Plus d’un Français sur deux voit précisément de quoi il s’agit quand on parle d’intelligence artificielle (54%) et la quasi-totalité en a déjà entendu parler (94%). Une bonne connaissance du terme donc, mais que se cache-t-il derrière en termes de représentation ? L’expression est-elle vue positivement par les Français ? L’étude de l’Ifop montre une double posture avec des Français qui se déclarent d’une part majoritairement « intéressés » par le développement de l’intelligence artificielle (69%) mais également « inquiets » (64%). L’étude CSA va dans le même sens tout en montrant des Français davantage curieux (45%) qu’inquiets (15%). Les sentiments positifs qui étaient testés (curiosité, enthousiasme, passion…) prennent largement le dessus vis-à-vis des sentiments négatifs (inquiétude, menace, agacement…) : 59% vs 30%.

Second constat : les Français voient dans les développements de l’IA de véritables opportunités pour leur vie quotidienne

L’IA entraine des sentiments contrasté mélange d’excitation et d’inquiétude chez les Français mais ces derniers y voient globalement une véritable opportunité de changement, voire de bouleversement de leur vie quotidienne : selon l’étude CSA, 85% des Français pensent que l’IA va être une véritable révolution au même titre qu’Internet et 80% déclarent que les développements de l’IA et ses applications sont déjà présentes ou en train de le devenir dans leur vie quotidienne. Que ce soit dans la gestion de leurs tâches administratives, dans leur voiture, pour leur santé… les Français identifient de nombreux domaines d’applications pour l’IA. L’utilité de l’IA dans des domaines comme la santé notamment est reconnu par 70% des personnes interrogées. Au final, l’IA est vue par une majorité des Français (54%) comme une véritable opportunité pour simplifier la vie quotidienne.

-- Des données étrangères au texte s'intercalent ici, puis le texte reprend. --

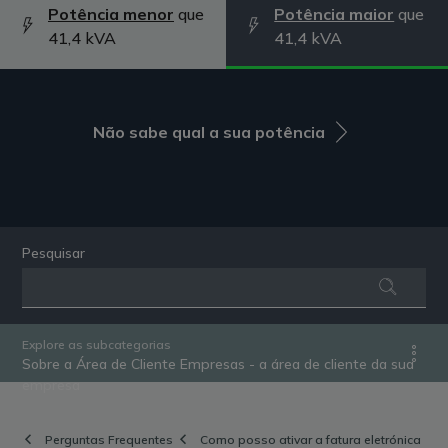
Potência menor
que
Potência maior
que
41,4 kVA
41,4 kVA
Não sabe qual a sua potência
Pesquisar
Explore as subcategorias
Sobre a Área de Cliente Empresas - a área de cliente da sua
empresa
Perguntas Frequentes
Como posso ativar a fatura eletrónica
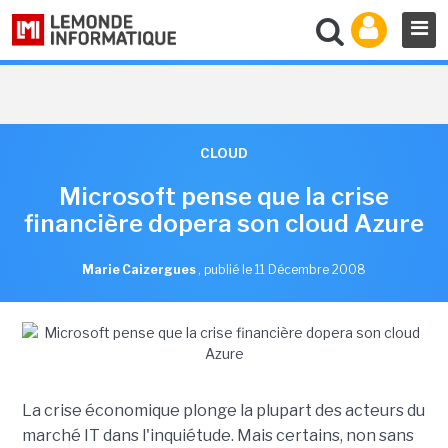
CLOUD
Microsoft pense que la crise
financière dopera son cloud Azure
Marie Caizergues
,
publié le 11 Décembre 2008
La crise économique plonge la plupart des acteurs du
marché IT dans l'inquiétude. Mais certains, non sans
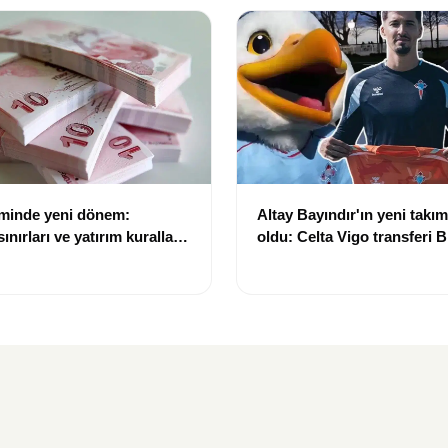
eminde yeni dönem:
Altay Bayındır'ın yeni takımı
nırları ve yatırım kuralları
oldu: Celta Vigo transferi Bi
Göregen videosuyla duyur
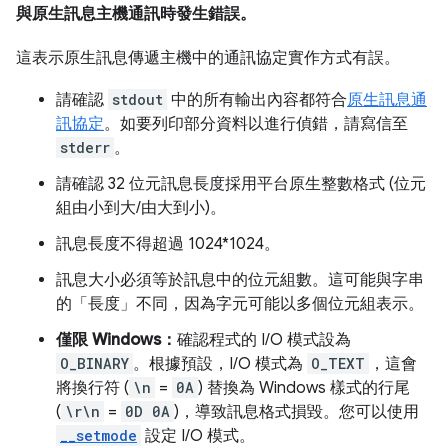
與原生訊息主機通訊時發生錯誤。
這表示原生訊息傳遞主機中的通訊協定實作方式有誤。
請確認
stdout
中的所有輸出內容都符合
原生訊息通
訊協定
。如要列印部分資料以進行偵錯，請寫信至
stderr
。
請確認 32 位元訊息長度採用平台原生整數格式 (位元
組由小到大/由大到小)。
訊息長度不得超過 1024*1024。
訊息大小必須等於訊息中的位元組數。這可能與字串
的「長度」不同，因為字元可能以多個位元組表示。
僅限 Windows：
確認程式的 I/O 模式設為
O_BINARY
。根據預設，I/O 模式為
O_TEXT
，這會
將換行符 (
\n
=
0A
) 替換為 Windows 樣式的行尾
(
\r\n
=
0D 0A
)，導致訊息格式損毀。您可以使用
__setmode
設定 I/O 模式。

Troisième et dernier constat : un enthousiasme refroidi quand il s’agit de discuter des conséquences de l’IA sur le fonctionnement de notre société et notamment sur l’emploi

Mais ces différentes opportunités ne doivent pas cacher la part d’inquiétude que soulèvent les différents développements de l’IA notamment sur le plan sociétal. Les craintes sont clairement identifiées par les deux études auxquelles nous nous sommes intéressées : l’emploi, la démocratie, la protection de la vie privée, les relations sociales… autant de champs qui sont menacés par les développement de l’IA pour les Français.

64% des Français y voient une menace sur l’emploi, 71% pensent que l’IA ne pourra pas créer suffisamment d’emploi pour compenser ceux qu’elle pourrait détruire dans un contexte où près d’un actif sur deux (48%) pense que son travail pourrait, à terme, être effectué par une machine. En ce sens, une majorité des Français (60%) est consciente que les développements de l’IA dans le monde du travail va les « obliger à se former pour conserver un emploi ».

Dans ce débat sur l’intelligence artificielle repose tous les fondements philosophiques des débats autour des avancées technologiques et de leur nécessaire et intrinsèque ambivalence : une nouvelle technologie n’est jamais neutre, nous le voyons tous les jours avec des inventions telles que la voiture, le téléphone portable, le plastique, le nucléaire… la société doit donc apprendre à favoriser les opportunités qu’amènent ces nouvelles technologies et à gérer au mieux les différents effets négatifs de ces dernières.